Re: Optimizing important code parts
by on (#158586)
My goal was actually not to use any library functions, but to write everything myself.

Except in a few special cases:

I use the randomizer provided by by CC65.
Although I took the source code and changed some minor things, like setting the seed to 1 in the beginning. Firstly, this would require a DATA segment which I don't have because I don't need it. And secondly, my game doesn't call the rand function without having used srand anyway.

And I use Shiru's FamiTone library completely unaltered because even after working through the Nerdy Nights NES music tutorial, I would still be unable to create a decent sound driver.

But all those little code snippets with small functions or macros: I don't use them because these things I want to write myself.
It might be good to write my own little macros ADDITION16BIT and SUBTRACTION16BIT though.
Re: Optimizing important code parts
by on (#158590)
Well then you can write your own "ADD" and "SUB" macros. Although I don't see the point in doing that instead of using the ones already written for you.
Re: Optimizing important code parts
by on (#158595)
As I said: Because I want to do eveything myself.

I have no problem in using external stuff when it comes to more complicated things like a randomizer, a sound library or a compiler that transforms C code into Assembly. I.e. longer stuff where I don't understand the inner workings even if I read the code.

And of course, I have no problem in asking how certain things are done and when somebody explains it to me, I implement it into my code.

But I don't want to clutter my game with these little mundane library calls.

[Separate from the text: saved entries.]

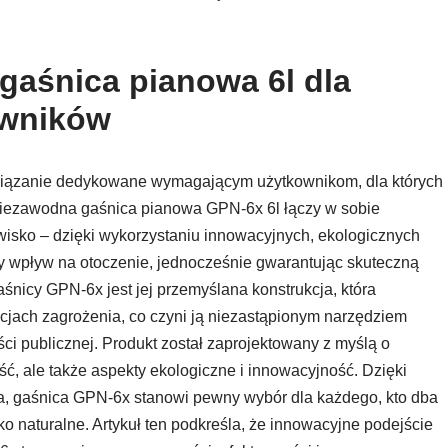
gaśnica pianowa 6l dla
owników
wiązanie dedykowane wymagającym użytkownikom, dla których
Niezawodna gaśnica pianowa GPN-6x 6l łączy w sobie
isko – dzięki wykorzystaniu innowacyjnych, ekologicznych
y wpływ na otoczenie, jednocześnie gwarantując skuteczną
icy GPN-6x jest jej przemyślana konstrukcja, która
acjach zagrożenia, co czyni ją niezastąpionym narzędziem
i publicznej. Produkt został zaprojektowany z myślą o
ść, ale także aspekty ekologiczne i innowacyjność. Dzięki
a, gaśnica GPN-6x stanowi pewny wybór dla każdego, kto dba
o naturalne. Artykuł ten podkreśla, że innowacyjne podejście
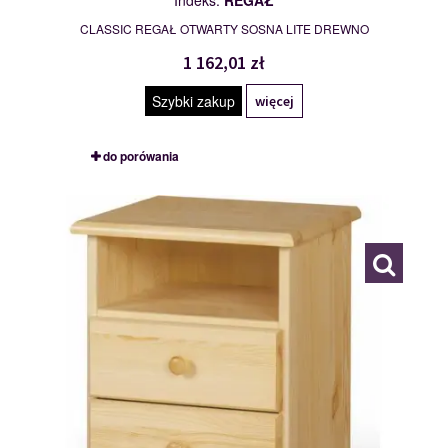
Indeks:
REGAŁ
CLASSIC REGAŁ OTWARTY SOSNA LITE DREWNO
1 162,01 zł
Szybki zakup
więcej
do porówania
PASCAL
109744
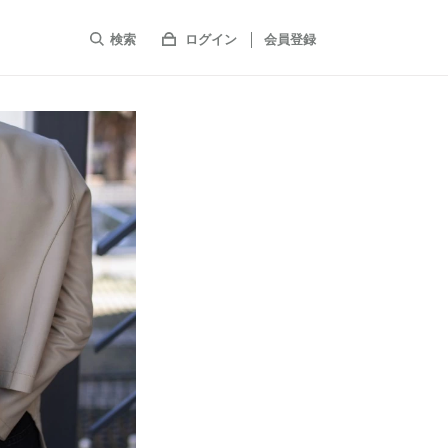
検索
ログイン
会員登録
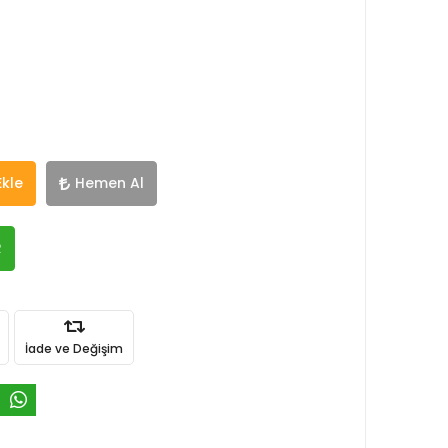
Ekle
Hemen Al
R
İade ve Değişim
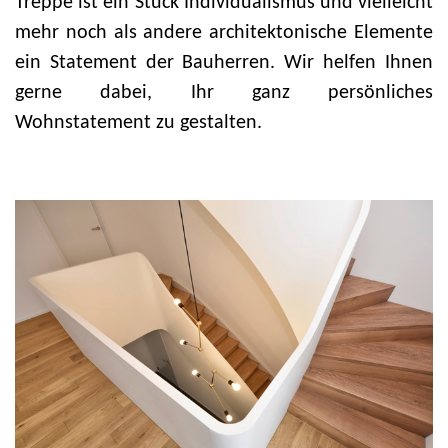
Treppe ist ein Stück Individualismus und vielleicht
mehr noch als andere architektonische Elemente
ein Statement der Bauherren. Wir helfen Ihnen
gerne dabei, Ihr ganz persönliches
Wohnstatement zu gestalten.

When I have to write 99.9 % of the game myself anyway (unlike a Windows application where the standard library is of actual help and where there are hundreds of external function calls in your own code), why should I use an external library for 0.01 % of the game? These little code details can be selfmade as well then. No need to add another external dependency for something as simple as an addition or a subtraction.
Re: Optimizing important code parts
by on (#158598)
Macros aren't library calls. Personally I don't like ADD and SUB macros because I don't want to get in the habit of using them and missing opportunities to optimize where the carry flag is already in the correct state. But macros can be super helpful.
Re: Optimizing important code parts
by on (#158601)
Movax12 wrote:
Macros aren't library calls.

Still, it doesn't invalidate what I worte about it.
Re: Optimizing important code parts
by on (#158605)
Movax12 wrote:
Personally I don't like ADD and SUB macros because I don't want to get in the habit of using them and missing opportunities to optimize where the carry flag is already in the correct state. But macros can be super helpful.

I agree. I hardly ever need typical additions or subtractions, I usually find myself doing multiple things at once and using the carry to my advantage.
Re: Optimizing important code parts
by on (#158610)
Movax12 wrote:
Personally I don't like ADD and SUB macros because I don't want to get in the habit of using them and missing opportunities to optimize where the carry flag is already in the correct state.


Y'know what they say: computer cycles are cheap, people cycles are expensive. Just one bug caused by forgetting to CLC or SEC would negate whatever advantage you get out of that.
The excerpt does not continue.